Sinoj Thomas / Commento
Home minister Amit Shah’s pitch for the Hindi language provoked trenchant criticism on Friday, with opposition parties calling it an assault on India’s pluralism and asserting they will thwart the move to impose “Hindi imperialism”. Presiding over the 37th meeting of the Parliamentary Official Language Committee in New Delhi, Mr. Shah said Prime Minister Narendra Modi has decided that the medium of running the government is the official language. This will increase the importance of Hindi.
Shah informed the members that now, 70 percent of the agenda of the Cabinet is prepared in Hindi. The Home minister said now the time has come to make the official language Hindi an essential part of the country’s unity, adding Hindi should be accepted as an alternative to English and not to local languages.
First things first. Hindi is not the national language of India. The Union of India was not founded on any particular language, except maybe English, which formed the only strain of everyday communication and coordination —via the British-built rails and post office. This new Hindi-style governance was there for all to see during the Covid pandemic period when a Hindi-speaking IAS delivered Covid updates exclusively in Hindi to 1.3 billion people, most of whom are non-Hindi-speaking and don’t know any language other than their mother tongue.
According to the last census (2011), 86 percent of West Bengal is Bangla-speaking, of which 83 percent know only Bangla. Yet, this has not stopped the Union government from having Amitabh Bachchan (Bollywood actor) deliver mandatory Covid warning messages in Hindi before every phone call; or erect signboards are written only in Hindi along national highways and railway stations.
The topic has touched many a nerve, be it socially or politically. It has gained more traction since the BJP came to power in 2014 and then again in 2019, following the Lok Sabha elections. The saffron party has almost exclusively focused on the use of Hindi in an official capacity in administrations across the country, citing “colonial hangover” as a reason behind the push. There are many people and many groups coming in favor and against this issue. The main opposition Congress accused Shah of trying to impose Hindi and said he was doing a disservice to the language.

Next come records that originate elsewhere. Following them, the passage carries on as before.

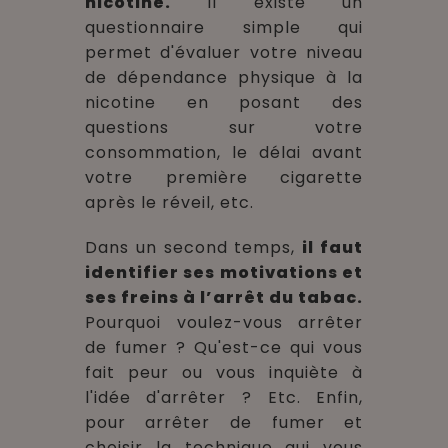
nicotine.
Il existe un
questionnaire simple qui
permet d'évaluer votre niveau
de dépendance physique à la
nicotine en posant des
questions sur votre
consommation, le délai avant
votre première cigarette
après le réveil, etc.
Dans un second temps,
il faut
identifier ses motivations et
ses freins à l’arrêt du tabac.
Pourquoi voulez-vous arrêter
de fumer ? Qu'est-ce qui vous
fait peur ou vous inquiète à
l'idée d'arrêter ? Etc. Enfin,
pour arrêter de fumer et
choisir la technique qui vous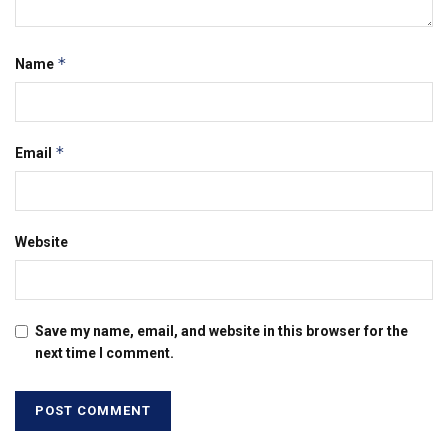
*
Name
*
Email
Website
Save my name, email, and website in this browser for the
next time I comment.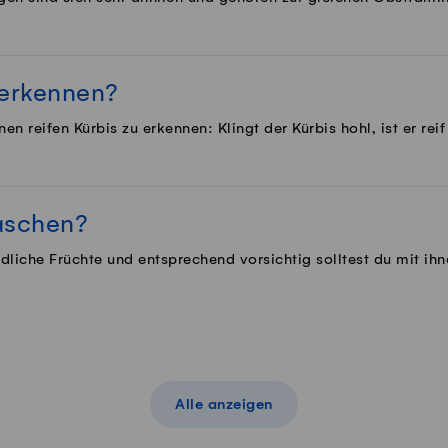
 erkennen?
nen reifen Kürbis zu erkennen: Klingt der Kürbis hohl, ist er rei
aschen?
liche Früchte und entsprechend vorsichtig solltest du mit ih
Alle anzeigen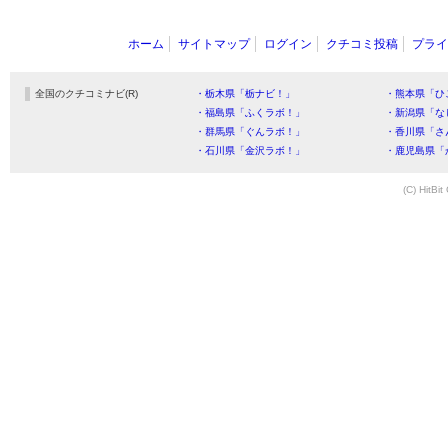
ホーム
サイトマップ
ログイン
クチコミ投稿
プライ
全国のクチコミナビ(R)
・栃木県「栃ナビ！」
・熊本県「ひ
・福島県「ふくラボ！」
・新潟県「な
・群馬県「ぐんラボ！」
・香川県「さ
・石川県「金沢ラボ！」
・鹿児島県「
(C) HitBit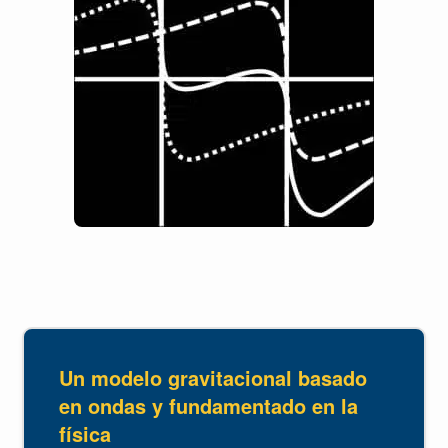
Un modelo gravitacional basado
en ondas y fundamentado en la
física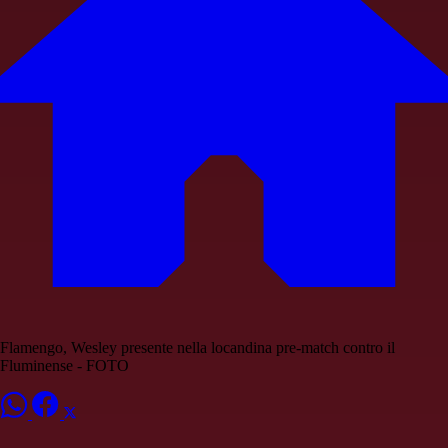
Flamengo, Wesley presente nella locandina pre-match contro il
Fluminense - FOTO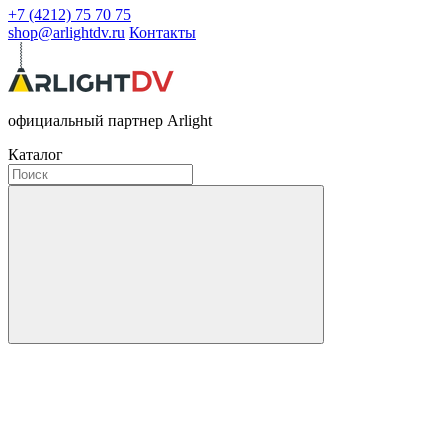
+7 (4212) 75 70 75
shop@arlightdv.ru
Контакты
официальный партнер Arlight
Каталог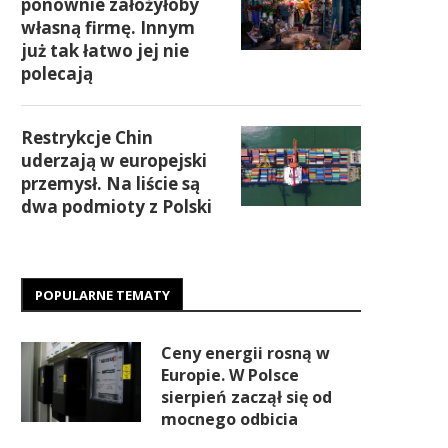
ponownie założyłoby
własną firmę. Innym
już tak łatwo jej nie
polecają
Restrykcje Chin
uderzają w europejski
przemysł. Na liście są
dwa podmioty z Polski
POPULARNE TEMATY
Ceny energii rosną w
Europie. W Polsce
sierpień zaczął się od
mocnego odbicia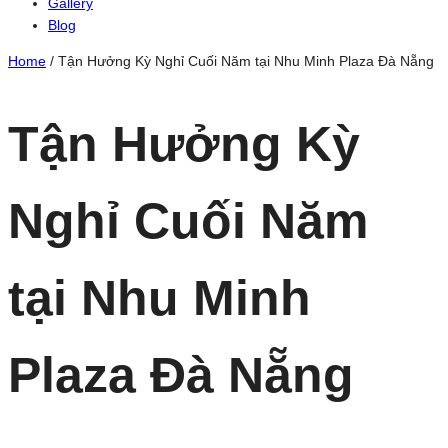
Gallery
Blog
Home
/
Tận Hưởng Kỳ Nghỉ Cuối Năm tại Nhu Minh Plaza Đà Nẵng
Tận Hưởng Kỳ
Nghỉ Cuối Năm
tại Nhu Minh
Plaza Đà Nẵng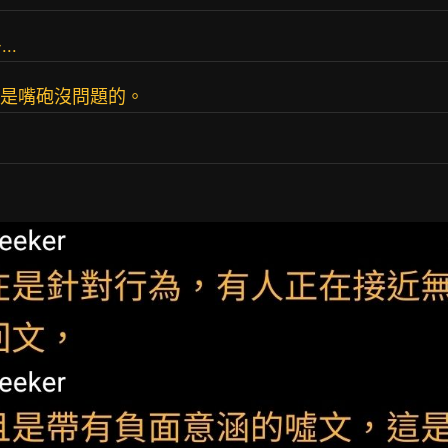
..
路就是嘴砲沒問題的。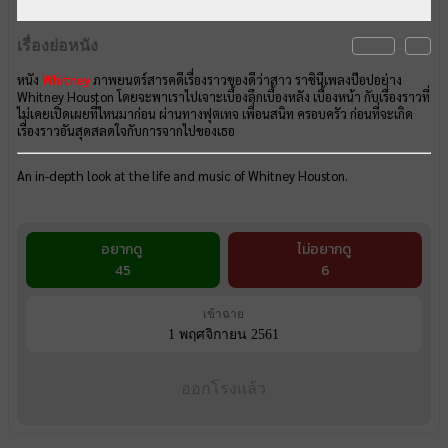
เรื่องย่อหนัง
หนัง
Whitney
ภาพยนตร์สารคดีเรื่องราวของดีว่าสาว ราชินีเพลงป๊อปอย่าง
Whitney Houston โดยจะพาเราไปเจาะเบื้องลึกเบื้องหลัง เบื้องหน้า กับเรื่องราวที่
ไม่เคยเปิดเผยที่ไหนมาก่อน ผ่านทางฟุตเทจ เพื่อนสนิท ครอบครัว ก่อนที่จะเกิด
เรื่องราวอันสุดสลดใจกับการจากไปของเธอ
An in-depth look at the life and music of Whitney Houston.
อยากดู
ไม่อยากดู
45
6
เข้าฉาย
1 พฤศจิกายน 2561
ออกโรงแล้ว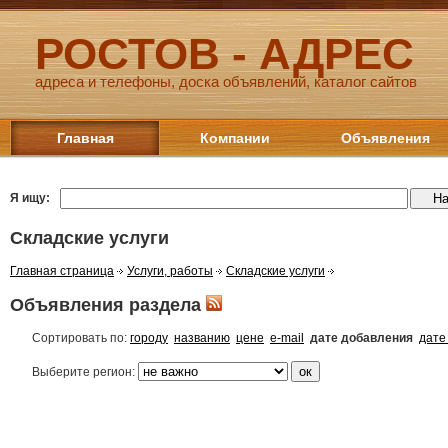
РОСТОВ - АДРЕС
адреса и телефоны, доска объявлений, каталог сайтов
Главная
Компании
Объявления
Я ищу:
Складские услуги
Главная страница
Услуги, работы
Складские услуги
Объявления раздела
Сортировать по:
городу
названию
цене
e-mail
дате добавления
дате
Выберите регион:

Congress leader Jairam Ramesh contended Hindi is ‘Raj Bhasha’ (official language) and not ‘Rashtra Bhasha’ (national language). He said, “I’m very comfortable with Hindi, but I don’t want it rammed down anybody’s throat.” Asserting that Hindi is not India’s national language, former Karnataka chief minister Siddaramaiah accused the BJP of trying to unleash its agenda of “cultural terrorism” against non-Hindi speaking states.
Indian freedom fighter Pandit Raghunath Vinayak Dhulekar, during a heated exchange in the constituent assembly in the past, once said those who did not know ‘Hindustani’ (as Hindi was referred to back then) “had no right to stay in India.” There is no mention in the Constitution that Hindi is the national language. According to the Constitution, India doesn’t have a national language, as Hindi is among the 22 languages listed in the eighth schedule. Experts, too, say the notion of a national language, while being a charged issue, has always struggled against India’s linguistic diversity, just as the concept of a single national identity has clashed against the country’s multicultural ethos.
Karnataka former chief minister Siddaramaiah tweeted, “Hindi was never and will never be our national language. Every Indian must respect the linguistic diversity of our country. Each language has its rich history for its people to be proud of. I am proud to be a Kannadiga”. Even India’s first prime minister Jawaharlal Nehru had said that Hindi would not be imposed on non-Hindi-speaking states until they were willing to accept it.
When Hindi is forced on speakers of different languages, India is robbed of the cultural diversity that it celebrates so much. Language and society are deeply interrelated. The language affects the world-view and brings it down to a simple theory of ‘one nation, one language.’ This will limit the worldview, aesthetics, traditions, and culture. India is a land of diverse cultures that assimilate as one nation. Indian nationalism cannot be brought down to a single language. Indians thrive not just in their oneness but in their togetherness.
In the first few decades after independence, India witnessed numerous linguistic riots, the linguistic reorganization of states and clashes between supporters of Hindi and resistance to its ‘imposition’ as the ‘national’ language, especially from speakers of Tamil and other South Indian languages,” the essay states. Linguistic diversity is the essence of India and pluralism is what has held the nation together. Hindi imperialism will be the death knell for India.